Brief — Write out exactly the lines below that run from the one containing "og vandrestøvler til din" through the one containing "kløe og ubehag", both included, with no other lines.

(Beginning of Source records)

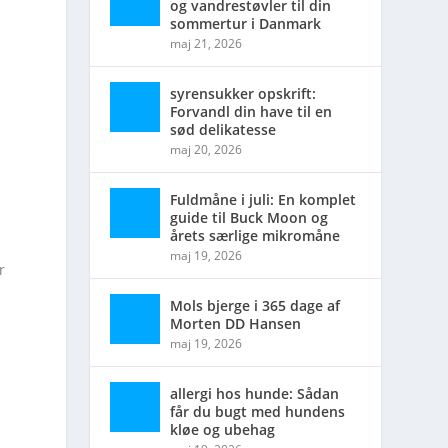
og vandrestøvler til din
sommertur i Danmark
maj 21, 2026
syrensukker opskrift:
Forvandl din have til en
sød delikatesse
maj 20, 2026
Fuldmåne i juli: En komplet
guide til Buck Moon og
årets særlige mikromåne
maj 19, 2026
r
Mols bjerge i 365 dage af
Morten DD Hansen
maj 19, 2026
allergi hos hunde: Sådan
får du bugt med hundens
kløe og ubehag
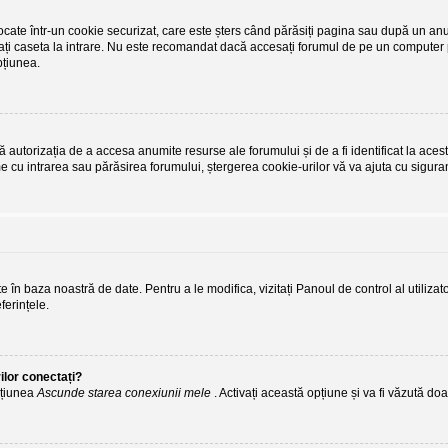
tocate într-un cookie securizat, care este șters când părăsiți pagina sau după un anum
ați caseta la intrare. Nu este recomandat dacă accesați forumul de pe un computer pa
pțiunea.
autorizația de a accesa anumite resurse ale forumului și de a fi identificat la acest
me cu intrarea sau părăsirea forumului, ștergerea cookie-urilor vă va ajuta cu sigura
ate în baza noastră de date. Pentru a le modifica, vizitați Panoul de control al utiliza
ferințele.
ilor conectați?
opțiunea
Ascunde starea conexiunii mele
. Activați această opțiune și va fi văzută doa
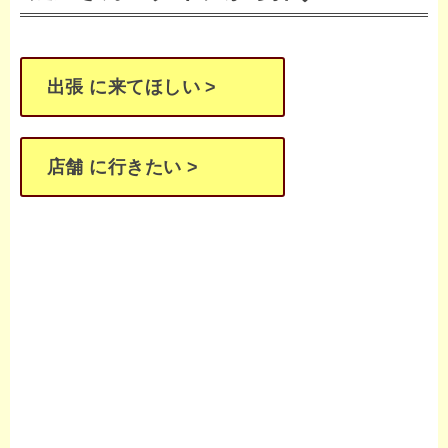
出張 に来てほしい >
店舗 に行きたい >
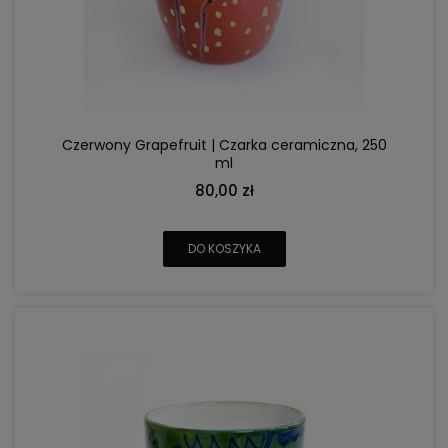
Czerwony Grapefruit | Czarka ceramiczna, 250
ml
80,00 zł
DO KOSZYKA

(End of Source records)
(Beginning of Source records)

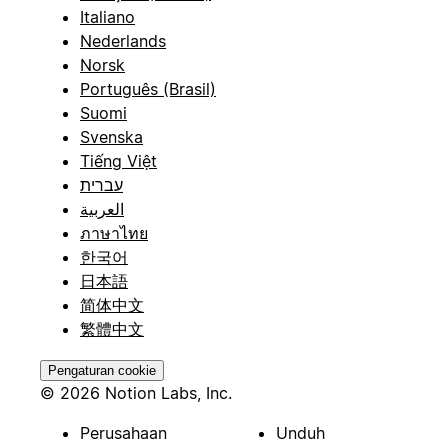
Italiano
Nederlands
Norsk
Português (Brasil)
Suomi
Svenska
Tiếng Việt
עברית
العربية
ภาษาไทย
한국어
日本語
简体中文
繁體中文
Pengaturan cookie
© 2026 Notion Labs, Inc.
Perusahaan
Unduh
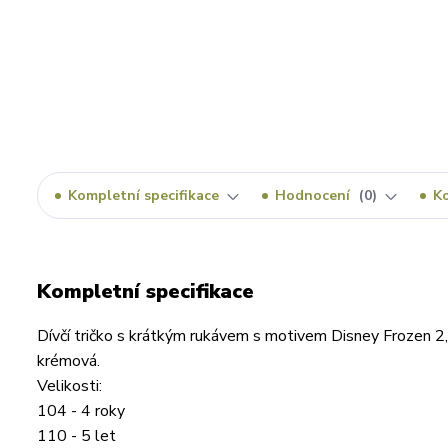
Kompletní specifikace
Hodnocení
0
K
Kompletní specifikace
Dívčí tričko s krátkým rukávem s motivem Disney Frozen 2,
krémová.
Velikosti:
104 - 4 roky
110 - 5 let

(End of Source records)
(Beginning of Source records)

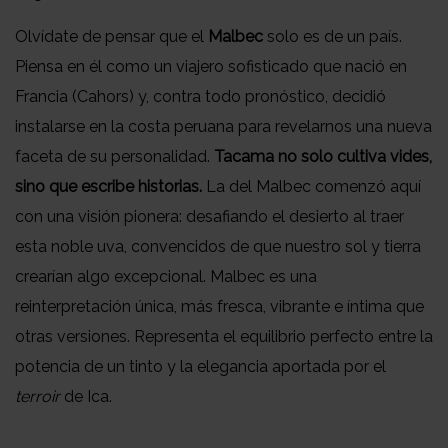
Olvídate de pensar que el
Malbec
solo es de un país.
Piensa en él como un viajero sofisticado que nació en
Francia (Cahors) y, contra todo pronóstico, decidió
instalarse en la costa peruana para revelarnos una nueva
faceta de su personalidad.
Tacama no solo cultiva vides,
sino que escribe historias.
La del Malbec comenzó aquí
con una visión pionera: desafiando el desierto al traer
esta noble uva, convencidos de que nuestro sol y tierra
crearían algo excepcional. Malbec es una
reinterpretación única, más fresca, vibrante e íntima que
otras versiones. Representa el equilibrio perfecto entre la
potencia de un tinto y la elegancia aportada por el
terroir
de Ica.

(End of Source records)

Solution to this task —
og vandrestøvler til din
sommertur i Danmark
maj 21, 2026
syrensukker opskrift:
Forvandl din have til en
sød delikatesse
maj 20, 2026
Fuldmåne i juli: En komplet
guide til Buck Moon og
årets særlige mikromåne
maj 19, 2026
r
Mols bjerge i 365 dage af
Morten DD Hansen
maj 19, 2026
allergi hos hunde: Sådan
får du bugt med hundens
kløe og ubehag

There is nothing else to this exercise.